Em 16 de agosto tem início a propaganda eleitoral gratuita. Todos os pedidos de registro de candidatura são apreciados até 17 de setembro. “Quando o TSE se pronunciar, se houver omissão relevante na decisão de indeferimento, os advogados poderão propor embargos ao próprio TSE para aclarar obscuridade ou erro de fato”, considera João Batista de Oliveira. “É possível também recurso extraordinário ao STF, que trata de matéria constitucional. A Constituição elenca as condições de elegibilidade. Lula preenche todas. Mas veio a Lei Ficha Limpa, que sustenta a inelegibilidade em casos de condenação por órgão colegiado. Então, a constitucionalidade da Lei Ficha Limpa pode ser discutida, embora o STF já tenha se pronunciado e considerado a lei constitucional”, afirma o jurista.

O prazo para que os partidos políticos substituam candidatos é também 17 de setembro, 20 dias antes do pleito. Nessa data, o PT poderá optar por indicar outro nome, evitando que, diante da declaração da constitucionalidade da Ficha Limpa pelo STF, o registro de Lula seja indeferido e a legenda fique sem candidato.

 

Apreensão de passaporte

O juiz federal Ricardo Leite, da 10ª Vara Federal em Brasília, determinou nessa quinta-feira (25) a apreensão do passaporte do ex-presidente Luiz Inácio Lula da Silva, o que o impede de deixar o país.

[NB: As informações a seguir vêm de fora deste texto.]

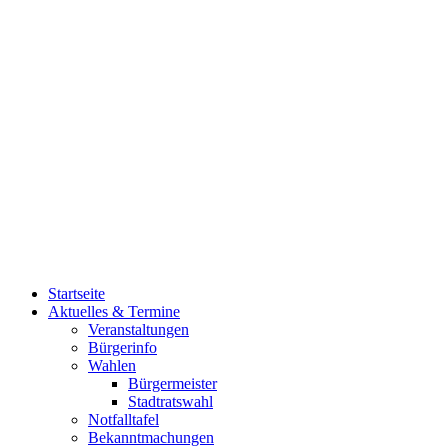
Startseite
Aktuelles & Termine
Veranstaltungen
Bürgerinfo
Wahlen
Bürgermeister
Stadtratswahl
Notfalltafel
Bekanntmachungen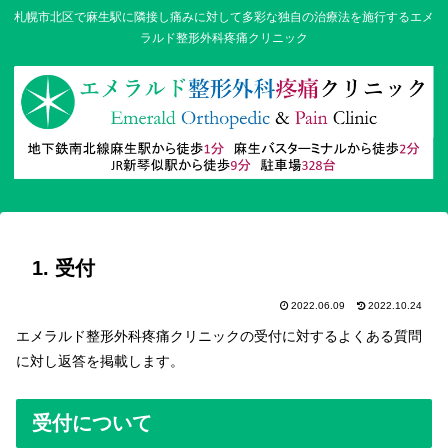
札幌市北区で麻生駅に隣接し痛みに対して多彩な独自の治療法を施行するエメ
ラルド整形外科疼痛クリニック
1. 受付
2022.06.09
2022.10.24
エメラルド整形外科疼痛クリニックの受付に対するよくある質問
に対し返答を掲載します。
受付について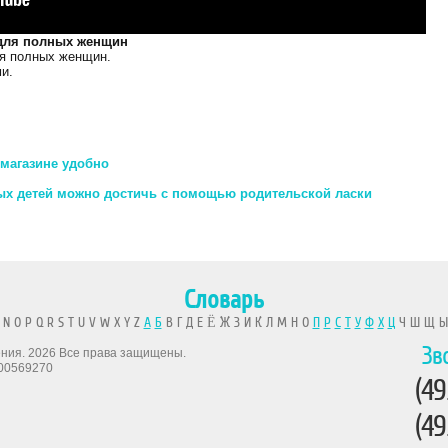
 для полных женщин
я полных женщин.
и.
-магазине удобно
х детей можно достичь с помощью родительской ласки
Словарь
 N O P Q R S T U V W X Y Z
А
Б
В Г Д Е Ё Ж З И К Л М Н О
П
Р
С
Т
У
Ф
Х
Ц
Ч Ш Щ 
Зв
рения. 2026 Все права защищены.
00569270
(49
(49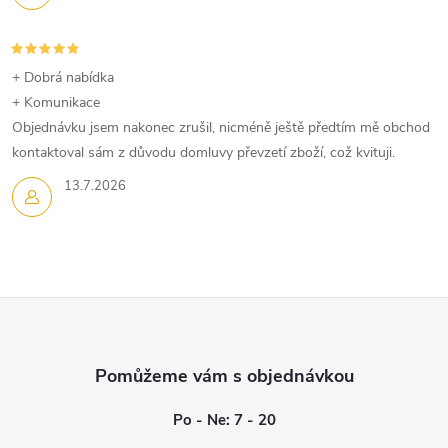
+ Dobrá nabídka
+ Komunikace
Objednávku jsem nakonec zrušil, nicméně ještě předtím mě obchod
kontaktoval sám z důvodu domluvy převzetí zboží, což kvituji.
13.7.2026
Z
á
p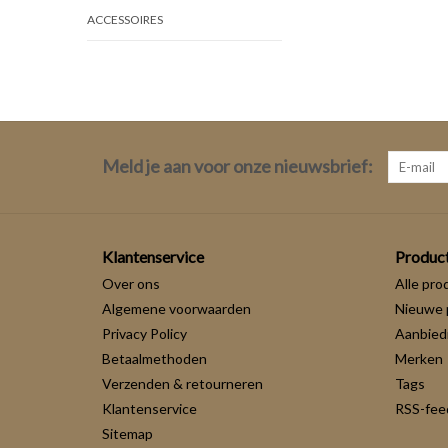
ACCESSOIRES
Meld je aan voor onze nieuwsbrief:
Klantenservice
Produc
Over ons
Alle pro
Algemene voorwaarden
Nieuwe 
Privacy Policy
Aanbied
Betaalmethoden
Merken
Verzenden & retourneren
Tags
Klantenservice
RSS-fee
Sitemap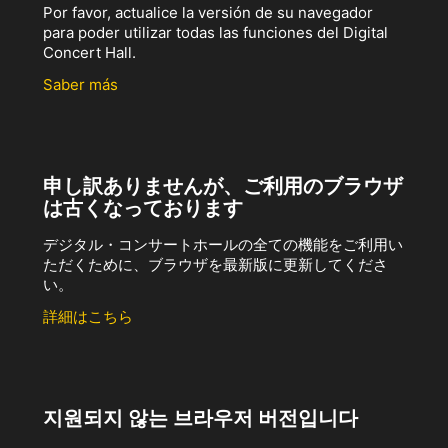
Por favor, actualice la versión de su navegador
para poder utilizar todas las funciones del Digital
Concert Hall.
Saber más
申し訳ありませんが、ご利用のブラウザ
は古くなっております
デジタル・コンサートホールの全ての機能をご利用い
ただくために、ブラウザを最新版に更新してくださ
い。
詳細はこちら
지원되지 않는 브라우저 버전입니다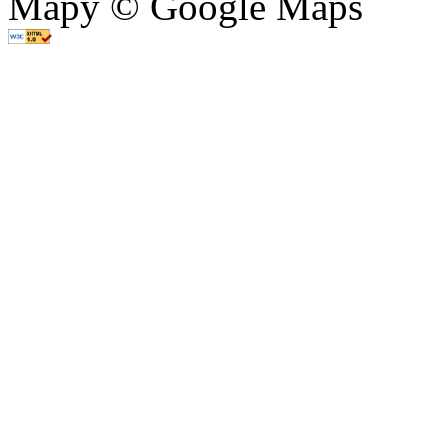
Mapy © Google Maps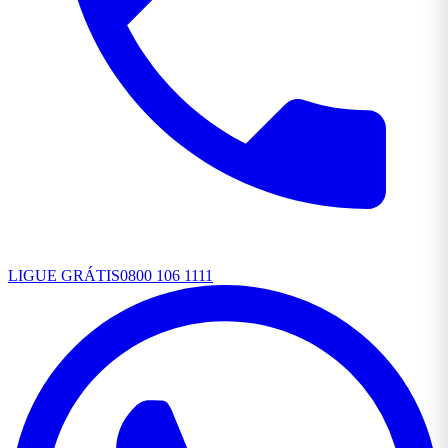
LIGUE GRÁTIS
0800 106 1111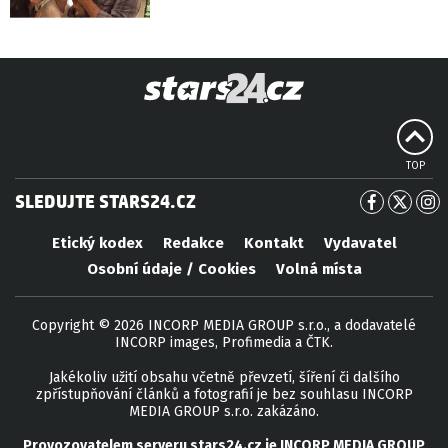
TOP
SLEDUJTE STARS24.CZ
Etický kodex
Redakce
Kontakt
Vydavatel
Osobní údaje / Cookies
Volná místa
Copyright © 2026 INCORP MEDIA GROUP s.r.o., a dodavatelé
INCORP images, Profimedia a ČTK.
Jakékoliv užití obsahu včetně převzetí, šíření či dalšího
zpřístupňování článků a fotografií je bez souhlasu INCORP
MEDIA GROUP s.r.o. zakázáno.
Provozovatelem serveru
stars24.cz
je
INCORP MEDIA GROUP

A medida foi solicitada pelo Ministério Público Federal (MPF) em virtude de uma viagem que o ex-presidente faria nesta sexta-feira (26) à Etiópia para participar de um evento da Organização das Nações Unidas para Agricultura e Alimentação (FAO). A íntegra da decisão ainda não foi divulgada.

A Polícia Federal informou que já recebeu a ordem de apreensão do documento do ex-presidente. Em nota à imprensa, o Ministério da Justiça informou que, após ser comunicado sobre a decisão da Justiça pelo diretor-geral da PF, Fernando Segóvia, o ministro da Justiça, Torquato Jardim, orientou que a intimação de Lula seja feita na casa dele “de modo a evitar constrangimentos”.

Na quarta-feira (24), o Tribunal Regional Federal da 4 ª Região (TRF4) confirmou a condenação de Lula na ação penal envolvendo o triplex no Guarujá (SP) e aumentou a pena do ex-presidente para 12 anos e um mês de prisão.

Embora o cumprimento da pena não seja imediato, em função do cabimento de mais um recurso, o MPF entendeu que a viagem do ex-presidente poderia trazer riscos para investigação, como a fuga do país. Antes da decisão de Ricardo Leite, a viagem de Lula foi comunicada à Justiça Federal.

A medida cautelar foi autorizada no âmbito do processo em que Lula é acusado na Justiça do Distrito Federal do crime de tráfico de influência na compra, pelo governo federal, de caças da Força Aérea Brasileira (FAB) da empresa sueca Saab.

 Outro lado

Em nota, o advogado de Lula, Cristiano Zanin Martins, informou que o passaporte de Lula será entregue à Polícia Federal na manhã desta sexta-feira, mas que tomará “medidas cabíveis” para reverter a liminar. Ele se disse “estarrecido” com a decisão que proíbe o ex-presidente de deixar o país e ainda determina a apreensão de seu passaporte.

Segundo o defensor, o juiz Ricardo Leite fundamentou a liminar com base em processo que não está sob sua jurisdição, citando a apelação do caso do tríplex do Guarujá (SP). “O TRF4 havia sido informado sobre a viagem e não opôs qualquer restrição”, assegurou. O retorno do ex-presidente ao Brasil ocorreria na próxima segunda-feira (29)

Ainda de acordo com Cristiano Zanin, “Lula tem assegurado pela Constituição Federal o direito de ir e vir (CF, art. 5º, XV), o qual somente pode ser restringido na hipótese de decisão condenatória transitada em julgado, da qual não caiba qualquer recurso, o que não existe, e acreditamos que não existirá porque ele não praticou qualquer crime”.